**TASK DIRECTIONS**
Below are lines of records; copy exactly those from the one containing "adresse e-mail ne" through the one containing "После заключения договора", leaving the pictures behind.

**THE INPUT**
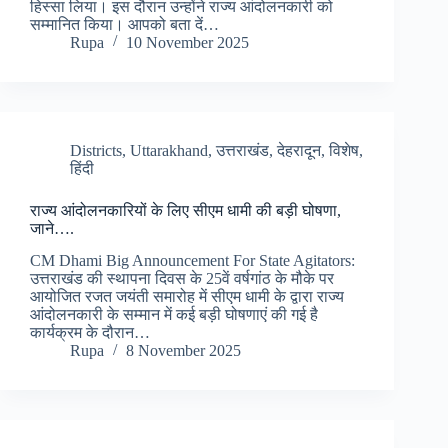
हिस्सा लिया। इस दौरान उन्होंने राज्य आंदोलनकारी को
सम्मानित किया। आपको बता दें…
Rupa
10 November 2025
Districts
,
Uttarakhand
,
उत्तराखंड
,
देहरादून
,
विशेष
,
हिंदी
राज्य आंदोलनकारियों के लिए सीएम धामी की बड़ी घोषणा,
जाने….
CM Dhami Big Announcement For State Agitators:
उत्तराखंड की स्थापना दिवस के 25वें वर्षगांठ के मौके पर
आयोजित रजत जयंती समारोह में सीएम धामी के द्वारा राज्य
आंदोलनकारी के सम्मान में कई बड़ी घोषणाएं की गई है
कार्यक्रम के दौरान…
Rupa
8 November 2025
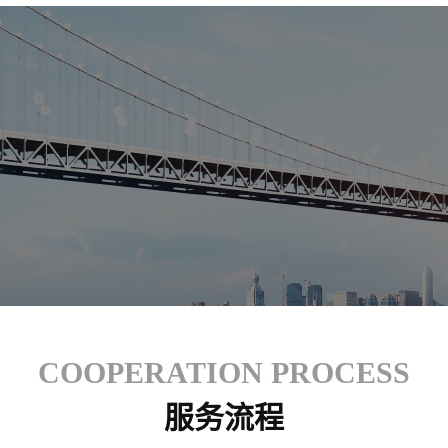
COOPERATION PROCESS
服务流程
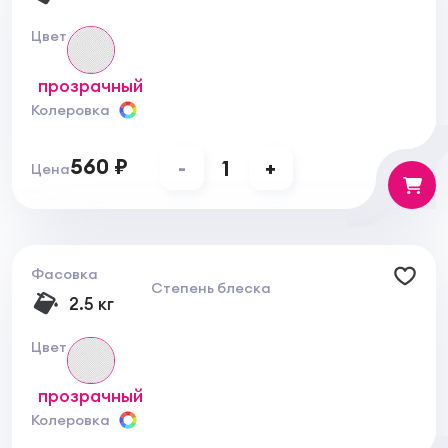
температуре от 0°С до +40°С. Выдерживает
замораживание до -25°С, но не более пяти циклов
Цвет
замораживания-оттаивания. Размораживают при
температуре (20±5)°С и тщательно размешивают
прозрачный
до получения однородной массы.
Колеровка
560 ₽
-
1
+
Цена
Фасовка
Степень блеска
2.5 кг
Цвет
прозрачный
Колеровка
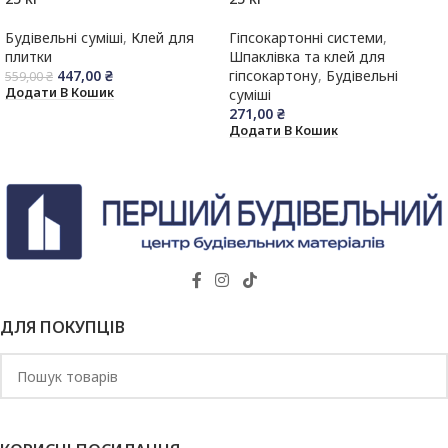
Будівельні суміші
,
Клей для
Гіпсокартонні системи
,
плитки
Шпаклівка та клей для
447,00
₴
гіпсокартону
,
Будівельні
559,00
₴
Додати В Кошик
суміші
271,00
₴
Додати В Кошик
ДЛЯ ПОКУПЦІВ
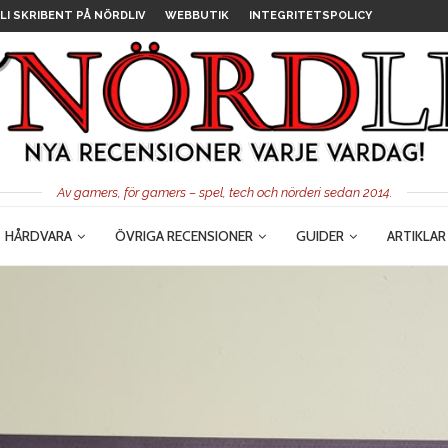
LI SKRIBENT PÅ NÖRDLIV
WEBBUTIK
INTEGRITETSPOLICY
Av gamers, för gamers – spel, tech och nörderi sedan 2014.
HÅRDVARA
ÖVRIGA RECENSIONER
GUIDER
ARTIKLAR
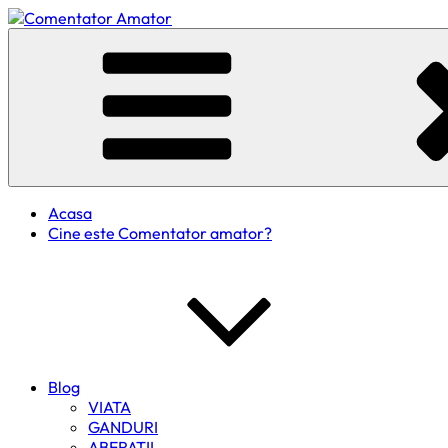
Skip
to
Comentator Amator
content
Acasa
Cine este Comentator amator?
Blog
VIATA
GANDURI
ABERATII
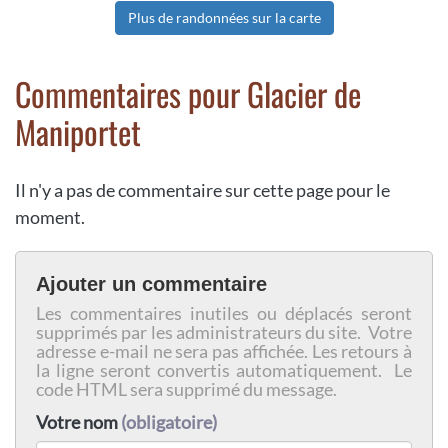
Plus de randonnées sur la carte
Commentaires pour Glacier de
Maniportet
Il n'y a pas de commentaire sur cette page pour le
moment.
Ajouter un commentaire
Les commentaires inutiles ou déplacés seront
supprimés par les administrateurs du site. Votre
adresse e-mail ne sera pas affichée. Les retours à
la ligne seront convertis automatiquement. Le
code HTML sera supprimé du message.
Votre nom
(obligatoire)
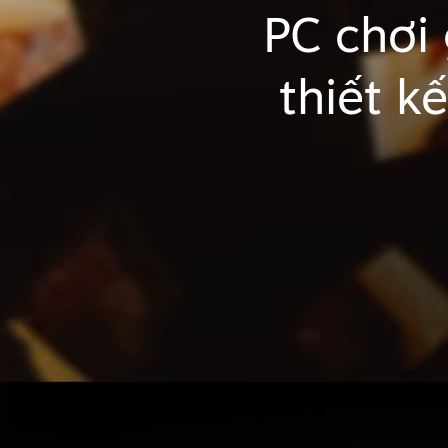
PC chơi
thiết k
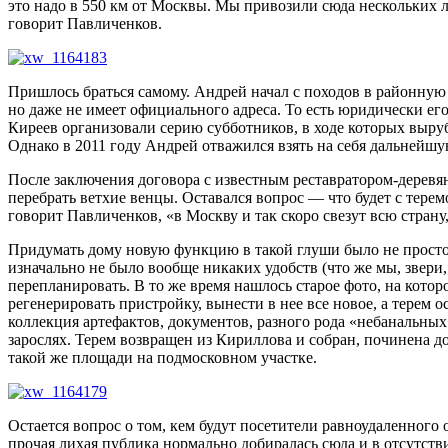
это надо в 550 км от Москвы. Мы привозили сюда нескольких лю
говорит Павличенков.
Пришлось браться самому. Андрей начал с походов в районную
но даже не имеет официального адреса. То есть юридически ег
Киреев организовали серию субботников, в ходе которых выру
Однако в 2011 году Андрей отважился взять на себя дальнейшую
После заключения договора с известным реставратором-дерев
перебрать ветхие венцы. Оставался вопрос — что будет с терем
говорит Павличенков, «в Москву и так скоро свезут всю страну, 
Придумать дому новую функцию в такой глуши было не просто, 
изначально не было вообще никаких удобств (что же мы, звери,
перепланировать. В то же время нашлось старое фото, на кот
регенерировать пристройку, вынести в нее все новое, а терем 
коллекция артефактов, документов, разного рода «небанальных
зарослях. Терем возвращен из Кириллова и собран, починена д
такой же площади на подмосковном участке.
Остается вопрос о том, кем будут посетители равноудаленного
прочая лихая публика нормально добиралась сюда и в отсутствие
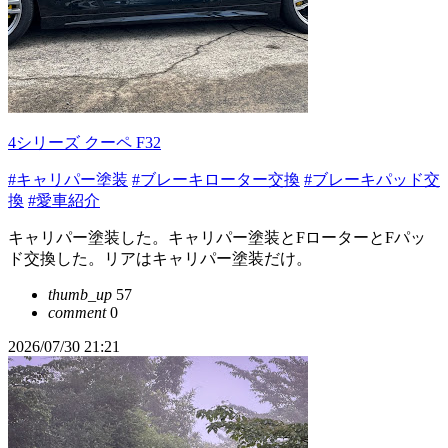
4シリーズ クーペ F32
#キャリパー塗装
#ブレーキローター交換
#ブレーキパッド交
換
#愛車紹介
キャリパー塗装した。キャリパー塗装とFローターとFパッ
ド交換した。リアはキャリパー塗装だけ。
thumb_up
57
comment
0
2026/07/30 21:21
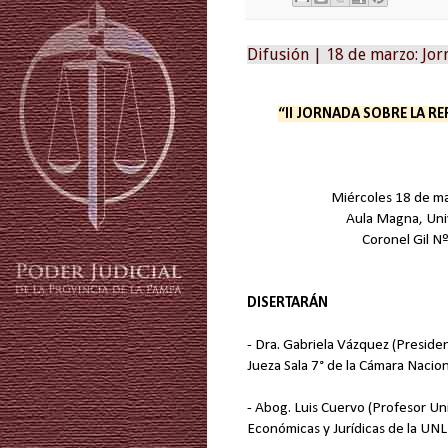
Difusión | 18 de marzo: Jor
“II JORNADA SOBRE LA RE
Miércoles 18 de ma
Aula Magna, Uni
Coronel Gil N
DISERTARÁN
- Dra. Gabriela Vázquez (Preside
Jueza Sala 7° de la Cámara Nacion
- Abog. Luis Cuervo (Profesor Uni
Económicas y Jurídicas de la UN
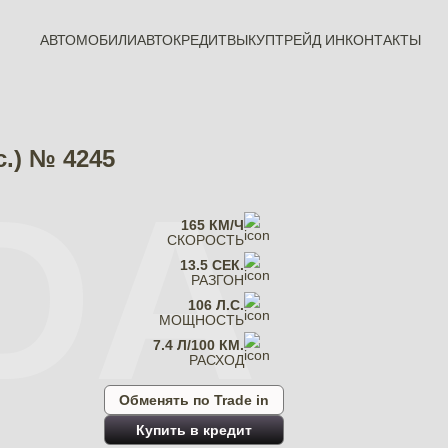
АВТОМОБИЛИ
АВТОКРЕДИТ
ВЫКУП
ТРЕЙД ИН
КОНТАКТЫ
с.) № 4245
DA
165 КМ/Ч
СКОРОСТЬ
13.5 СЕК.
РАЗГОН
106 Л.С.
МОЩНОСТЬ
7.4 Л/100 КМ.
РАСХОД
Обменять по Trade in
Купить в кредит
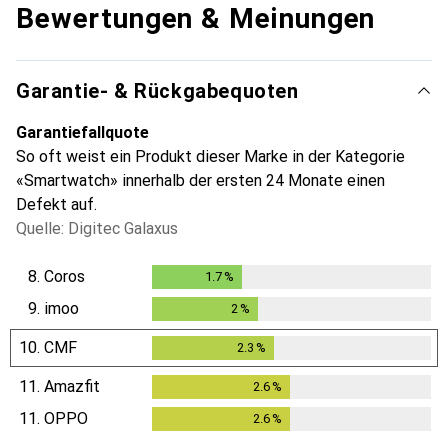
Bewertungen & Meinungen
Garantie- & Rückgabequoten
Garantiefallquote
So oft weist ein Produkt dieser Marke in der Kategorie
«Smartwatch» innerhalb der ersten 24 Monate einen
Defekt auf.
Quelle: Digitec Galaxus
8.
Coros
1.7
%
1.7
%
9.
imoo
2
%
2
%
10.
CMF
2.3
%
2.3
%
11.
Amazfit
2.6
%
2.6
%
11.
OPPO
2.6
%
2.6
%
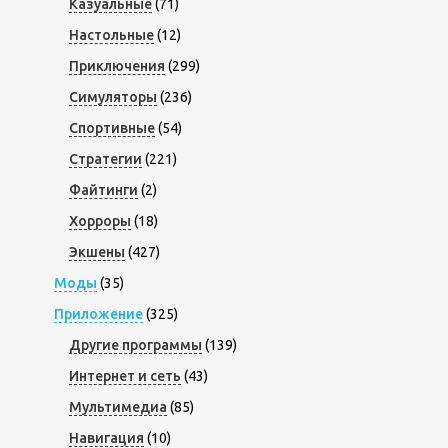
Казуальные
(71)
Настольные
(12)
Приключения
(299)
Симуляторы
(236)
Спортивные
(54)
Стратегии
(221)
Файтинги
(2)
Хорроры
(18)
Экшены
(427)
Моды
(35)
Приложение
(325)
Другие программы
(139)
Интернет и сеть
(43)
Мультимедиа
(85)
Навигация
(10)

--

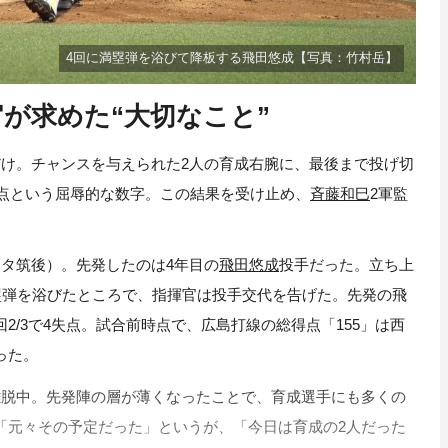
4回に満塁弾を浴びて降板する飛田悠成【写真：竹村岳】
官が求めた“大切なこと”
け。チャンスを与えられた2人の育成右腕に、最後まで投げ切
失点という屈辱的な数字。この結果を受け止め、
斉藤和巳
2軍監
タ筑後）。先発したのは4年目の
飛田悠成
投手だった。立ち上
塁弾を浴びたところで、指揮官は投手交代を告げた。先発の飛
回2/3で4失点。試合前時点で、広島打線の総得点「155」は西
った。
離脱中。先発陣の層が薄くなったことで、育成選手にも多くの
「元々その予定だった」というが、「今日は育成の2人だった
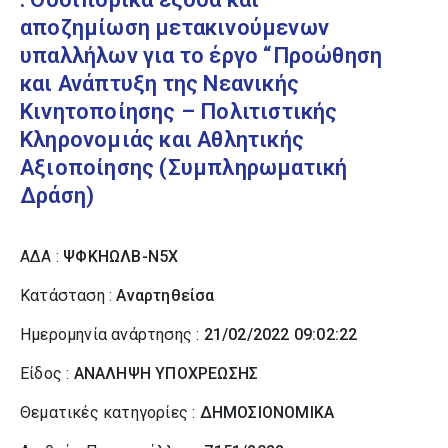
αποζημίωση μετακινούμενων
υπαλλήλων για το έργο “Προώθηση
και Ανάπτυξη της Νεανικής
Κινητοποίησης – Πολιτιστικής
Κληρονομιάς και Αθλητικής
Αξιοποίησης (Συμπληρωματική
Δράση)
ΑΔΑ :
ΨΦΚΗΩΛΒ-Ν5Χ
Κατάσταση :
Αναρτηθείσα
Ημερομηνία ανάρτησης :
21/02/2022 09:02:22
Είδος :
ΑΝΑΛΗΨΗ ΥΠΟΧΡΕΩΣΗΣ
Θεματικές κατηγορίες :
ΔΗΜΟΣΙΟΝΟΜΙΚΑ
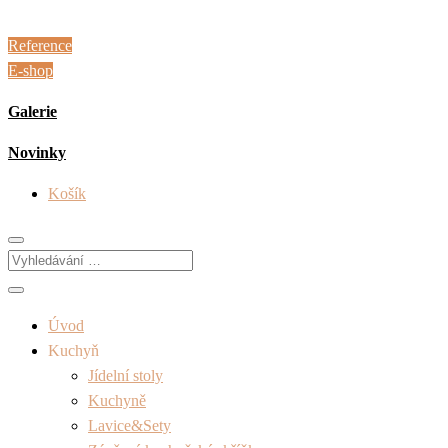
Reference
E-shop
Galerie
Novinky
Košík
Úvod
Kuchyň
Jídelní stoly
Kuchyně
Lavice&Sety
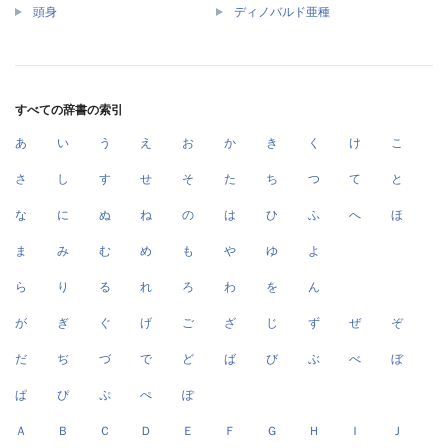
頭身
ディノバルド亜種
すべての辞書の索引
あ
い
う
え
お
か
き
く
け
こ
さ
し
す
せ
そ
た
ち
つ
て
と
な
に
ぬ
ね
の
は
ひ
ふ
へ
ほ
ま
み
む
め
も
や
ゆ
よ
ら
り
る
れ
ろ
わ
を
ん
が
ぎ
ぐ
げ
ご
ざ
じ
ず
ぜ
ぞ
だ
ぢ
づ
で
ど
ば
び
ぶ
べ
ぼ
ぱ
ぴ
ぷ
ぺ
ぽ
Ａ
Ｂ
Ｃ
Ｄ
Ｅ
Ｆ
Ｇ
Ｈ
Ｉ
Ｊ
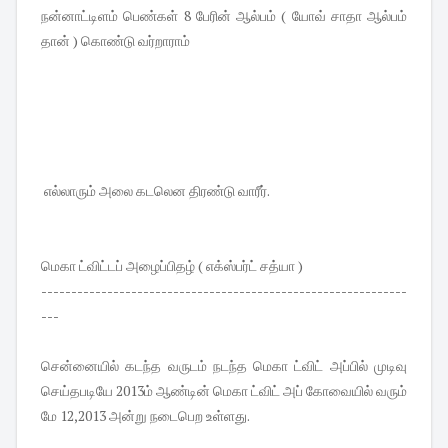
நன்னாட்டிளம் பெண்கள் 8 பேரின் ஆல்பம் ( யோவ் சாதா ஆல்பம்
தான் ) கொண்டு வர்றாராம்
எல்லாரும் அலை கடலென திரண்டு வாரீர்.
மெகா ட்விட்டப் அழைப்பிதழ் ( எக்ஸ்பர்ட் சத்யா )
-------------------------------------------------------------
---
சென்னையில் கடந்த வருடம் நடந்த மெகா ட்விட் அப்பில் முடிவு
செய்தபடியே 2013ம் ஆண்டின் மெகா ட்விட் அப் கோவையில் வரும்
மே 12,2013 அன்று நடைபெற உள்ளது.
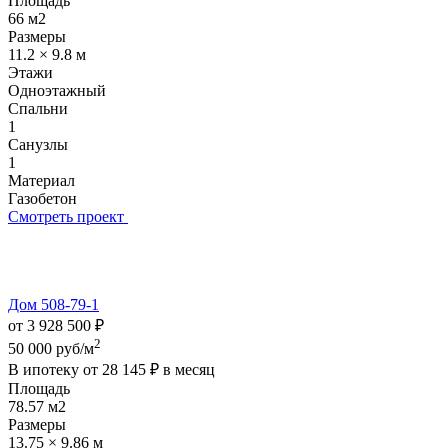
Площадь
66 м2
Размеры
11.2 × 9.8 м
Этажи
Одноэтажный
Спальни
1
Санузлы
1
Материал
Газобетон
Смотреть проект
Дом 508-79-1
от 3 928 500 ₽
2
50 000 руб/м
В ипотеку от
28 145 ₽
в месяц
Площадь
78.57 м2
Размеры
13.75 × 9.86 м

---

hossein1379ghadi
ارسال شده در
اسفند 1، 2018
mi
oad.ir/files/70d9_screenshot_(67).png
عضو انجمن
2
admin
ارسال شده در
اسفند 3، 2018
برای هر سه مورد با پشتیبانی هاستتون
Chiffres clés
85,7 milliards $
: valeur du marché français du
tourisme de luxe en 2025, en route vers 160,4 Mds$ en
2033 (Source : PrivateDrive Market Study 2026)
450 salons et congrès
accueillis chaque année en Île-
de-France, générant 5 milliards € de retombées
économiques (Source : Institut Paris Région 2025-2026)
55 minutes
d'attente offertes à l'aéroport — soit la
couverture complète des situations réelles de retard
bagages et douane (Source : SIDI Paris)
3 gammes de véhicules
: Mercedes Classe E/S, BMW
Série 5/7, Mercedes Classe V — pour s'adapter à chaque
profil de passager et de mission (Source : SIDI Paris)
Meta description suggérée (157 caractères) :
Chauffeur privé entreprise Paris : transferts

**YOUR SOLUTION**
adresse e-mail ne sera pas affichée. Les retours à
la ligne seront convertis automatiquement. Le
code HTML sera supprimé du message.
Votre nom
(obligatoire)
PC chơi
thiết k
это надо в 550 км от Москвы. Мы привозили сюда нескольких лю
говорит Павличенков.
Пришлось браться самому. Андрей начал с походов в районную
но даже не имеет официального адреса. То есть юридически ег
Киреев организовали серию субботников, в ходе которых выру
Однако в 2011 году Андрей отважился взять на себя дальнейшую
После заключения договора с известным реставратором-дерев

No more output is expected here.